The ribbon-decked car “driveway moment” first appeared in 1999, when Lexus came out with the original “December to Remember” campaign that depicted loved ones awaking Christmas morning to find ribbon-topped Lexuses in the driveway. According to The Wall Street Journal, three years later there was a car bow shortage. Since then, they’ve been an annual “event” for television viewers, like a pap smear or prostate exam.
“The Driveway Moment,” underneath its sugary commercialism, has a cultural resonance. Driveways are unique liminal spaces. They are our in-between worlds. In his 2017 paper, “Research Notes: Toward a History of the Suburban Driveway,” David Salomon, an associate professor at Ithaca College, argues “While the driveway is an emblematic component of the suburban landscape, it is also a paradoxical one. It is a border that divides, but it connects the street with a house. The street belongs to the public realm, the house decidedly private. The driveway belongs to both. It is a piece of personal infrastructure rather than a place one lingers.”
The driveway is a threshold where we have our “hellos” and “good-byes.” The driveway is where, when someone is just about to leave, we have the difficult conversation we’ve been avoiding. The driveway is theatre; a stage where scenes of painful farewells and jubilant greetings play out. That’s the current, for all their appalling sentimentality, that Christmas car commercials plug into.
This fact was not missed by the folks at Lexus. In 2020, as the pandemic raged, they rolled out a series of “December to Remember” spots that saluted “the roles that driveways have played throughout the year.”
They emphasized the driveway’s role as a safe socially distanced space to celebrate birthdays, graduations and of course, leaving cars with ribbons on them parked in driveways as Christmas presents.
The ads must work because I’ve asked Santa Claus to leave me a brand-new ribbon-topped Lexus. This year’s “December to Remember” campaign is called “Over the Years” and depicts a couple aging as the years go by and their children grow up and leave the nest. The unmistakable sound of Fleetwood Mac’s timeless classic “Landslide” (a song which no one associates with Christmas and makes many people cry) anchors the spot.
Personally, I think “Over the Years” lacks the bow-topped gift car spirit. Our final image is of the now wizened parents in the snow-covered driveway with the daughter and son-in-law marvelling at their granddaughter next to a Lexus.
And then what?
Death?
In what shadow or deep darkness do they now abide? Whether felled by ambition, blood or lust, like diamonds were the man and woman in “Over the Years” cut with their own dust? A sallow picture of their poisoned past? Are Heaven-gates being not so highly arched as the doors of Lexus owner McMansions; they that enter there must go upon their knees?

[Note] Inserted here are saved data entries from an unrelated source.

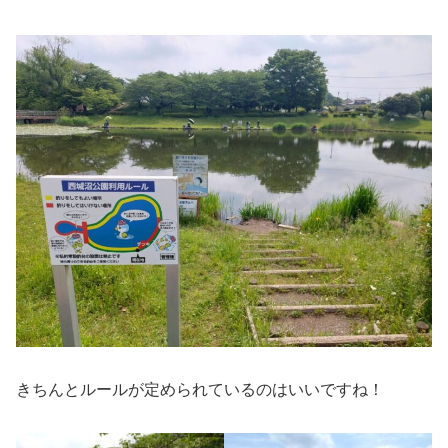
きちんとルールが定められているのはいいですね！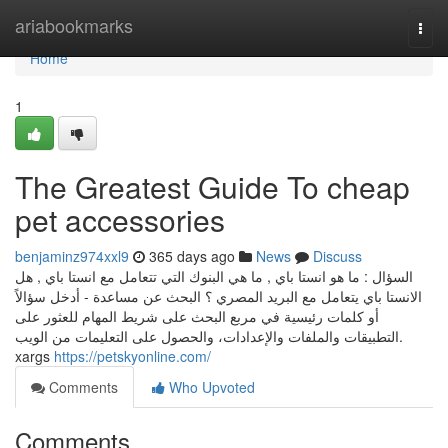
Home
ariabookmarks
Togg
navi
Home
1
The Greatest Guide To cheap
pet accessories
benjaminz974xxl9
365 days ago
News
Discuss
السؤال : ما هو انستا باي , ما هي البنوك التي تتعامل مع انستا باي , هل
الانستا باي يتعامل مع البريد المصري ؟ البحث عن مساعدة - أدخل سؤالاً
أو كلمات رئيسية في مربع البحث على شريط المهام للعثور على
التطبيقات والملفات والإعدادات، والحصول على التعليمات من الويب.
xargs
https://petskyonline.com/
Comments
Who Upvoted
Comments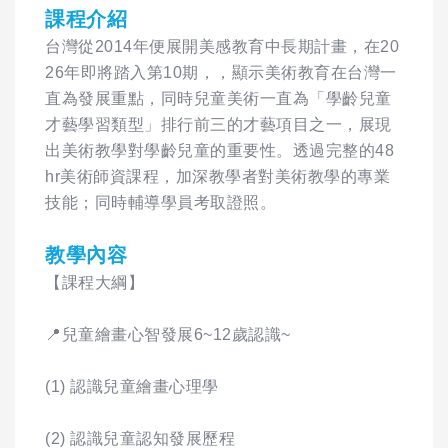
課程介紹
台灣從2014年便展開美感教育中長期計畫，在20
26年即將踏入第10期，，顯示美術教育在台灣一
直為發展重點，同時兒童美術一直為「學齡兒童
才藝學習類型」排行前三的才藝項目之一，展現
出美術教學對學齡兒童的重要性。透過完整的48
hr美術師資課程，加深教學者對美術教學的專業
技能；同時輔導學員考取證照。
教學內容
【課程大綱】
📍兒童繪畫心智發展6~12歲認識~
(1) 認識兒童繪畫心理學
(2) 認識兒童認知發展歷程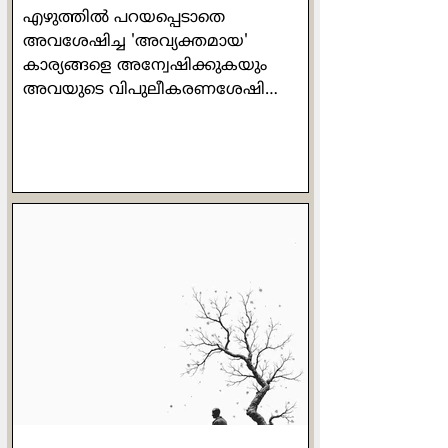
എഴുത്തില്‍ പറയപ്പെടാതെ
അവശേഷിച്ച 'അവ്യക്തമായ'
കാര്യങ്ങളെ അന്വേഷിക്കുകയും
അവയുടെ വിപുലീകരണശേഷി
(capacity for elaboration)
തിരിച്ചറിയുകയും ചെയ്യുന്ന
ഇറ്റാലിയന്‍ തത്ത്വചിന്തകനാണ്
ജോര്‍ജിയോ അഗംബെന്‍.
വിശദീകരണം ബുദ്ധിമുട്ടാണ്, എന്നാല്‍
വിമര്‍ശനം എളുപ്പമാണ് എന്ന്
അദ്ദേഹം വിശ്വസിക്കുന്നു.
പറയപ്പെടാത്ത കാര്യങ്ങളെ
മറച്ചുവെക്കാതെ, അതിനെ നിരന്തരം
ഏറ്റെടുത്ത് വിശദീകരിക്കുന്ന ഒരു
ചിന്തയ്ക്ക് മാത്രമേ മൗലികത
അവകാശപ്പെടാന്‍ കഴിയൂ.
പൂര്‍ത്തിയായ ഓരോ കൃതിയിലും
കണ്ടെത്താനും വികസിപ്പിക്കാനും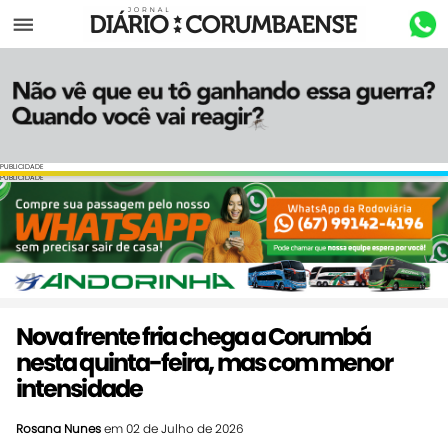
Menu
PUBLICIDADE
PUBLICIDADE
Nova frente fria chega a Corumbá
nesta quinta-feira, mas com menor
intensidade
Rosana Nunes
em 02 de Julho de 2026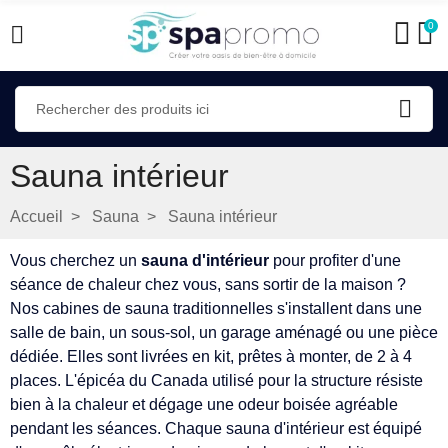
0
Sauna intérieur
Accueil
Sauna
Sauna intérieur
Vous cherchez un
sauna d'intérieur
pour profiter d'une
séance de chaleur chez vous, sans sortir de la maison ?
Nos cabines de sauna traditionnelles s'installent dans une
salle de bain, un sous-sol, un garage aménagé ou une pièce
dédiée. Elles sont livrées en kit, prêtes à monter, de 2 à 4
places. L'épicéa du Canada utilisé pour la structure résiste
bien à la chaleur et dégage une odeur boisée agréable
pendant les séances. Chaque sauna d'intérieur est équipé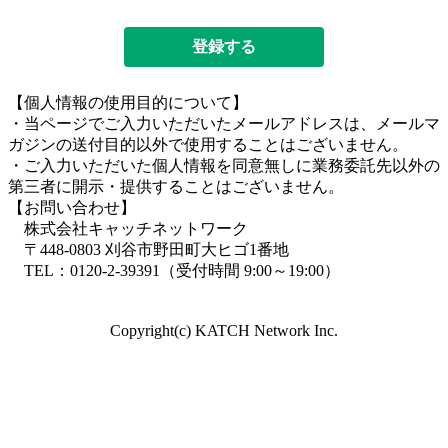
登録する
【個人情報の使用目的について】
・当ページでご入力いただいたメールアドレスは、メールマ
ガジンの送付目的以外で使用することはございません。
・ご入力いただいた個人情報を同意無しに業務委託先以外の
第三者に開示・提供することはございません。
【お問い合わせ】
株式会社キャッチネットワーク
〒448-0803 刈谷市野田町大ヒゴ1番地
TEL：0120-2-39391（受付時間 9:00～19:00）
Copyright(c) KATCH Network Inc.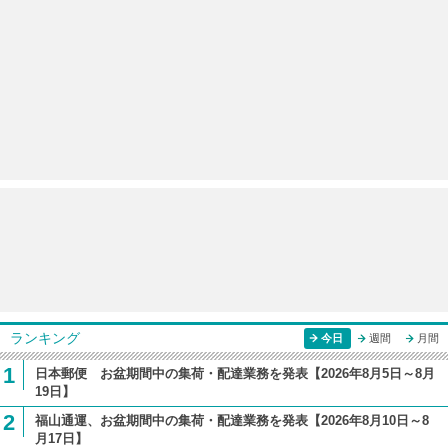
ランキング
今日
週間
月間
1
日本郵便 お盆期間中の集荷・配達業務を発表【2026年8月5日～8月
19日】
2
福山通運、お盆期間中の集荷・配達業務を発表【2026年8月10日～8
月17日】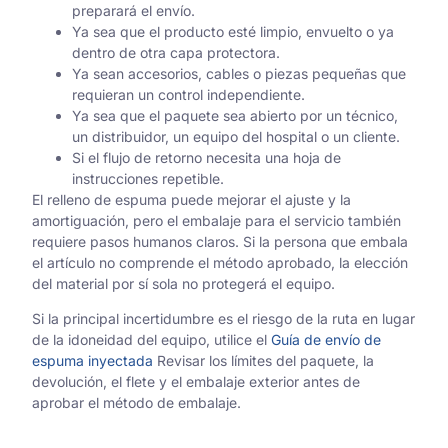
preparará el envío.
Ya sea que el producto esté limpio, envuelto o ya
dentro de otra capa protectora.
Ya sean accesorios, cables o piezas pequeñas que
requieran un control independiente.
Ya sea que el paquete sea abierto por un técnico,
un distribuidor, un equipo del hospital o un cliente.
Si el flujo de retorno necesita una hoja de
instrucciones repetible.
El relleno de espuma puede mejorar el ajuste y la
amortiguación, pero el embalaje para el servicio también
requiere pasos humanos claros. Si la persona que embala
el artículo no comprende el método aprobado, la elección
del material por sí sola no protegerá el equipo.
Si la principal incertidumbre es el riesgo de la ruta en lugar
de la idoneidad del equipo, utilice el
Guía de envío de
espuma inyectada
Revisar los límites del paquete, la
devolución, el flete y el embalaje exterior antes de
aprobar el método de embalaje.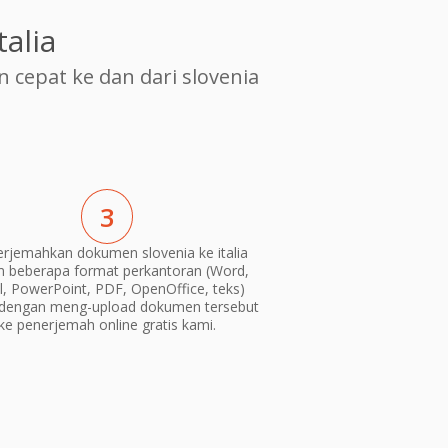
alia
epat ke dan dari slovenia
3
rjemahkan dokumen slovenia ke italia
m beberapa format perkantoran (Word,
l, PowerPoint, PDF, OpenOffice, teks)
dengan meng-upload dokumen tersebut
ke penerjemah online gratis kami.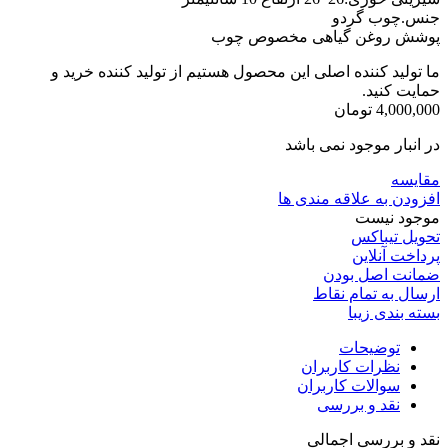
جنس.چوب گردو
پوشش روغن گیاهی مخصوص چوب
ما تولید کننده اصلی این محصول هستیم از تولید کننده خرید و
حمایت کنید.
4,000,000
تومان
در انبار موجود نمی باشد
مقایسه
افزودن به علاقه مندی ها
موجود نیست
تحویل تیباکس
پرداخت آنلاین
ضمانت اصل بودن
ارسال به تمام نقاط
بسته بندی زیبا
توضیحات
نظرات کاربران
سوالات کاربران
نقد و بررسی
نقد و بررسی اجمالی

This is not the Christmas spirit. If we’re in keeping with Christmas (which commemorates the birth of Jesus Christ, whom Christians believe is the Son of God and the saviour of humanity), we should see the couple in “Over the Years” die, get buried and then be called up to Heaven (if they were not venal sinners). There they would each get a giant red bow-topped Lexus. If they were sinners, then straight downward and onto the eternal barbecue – no Lexuses.
That would be a December to Remember.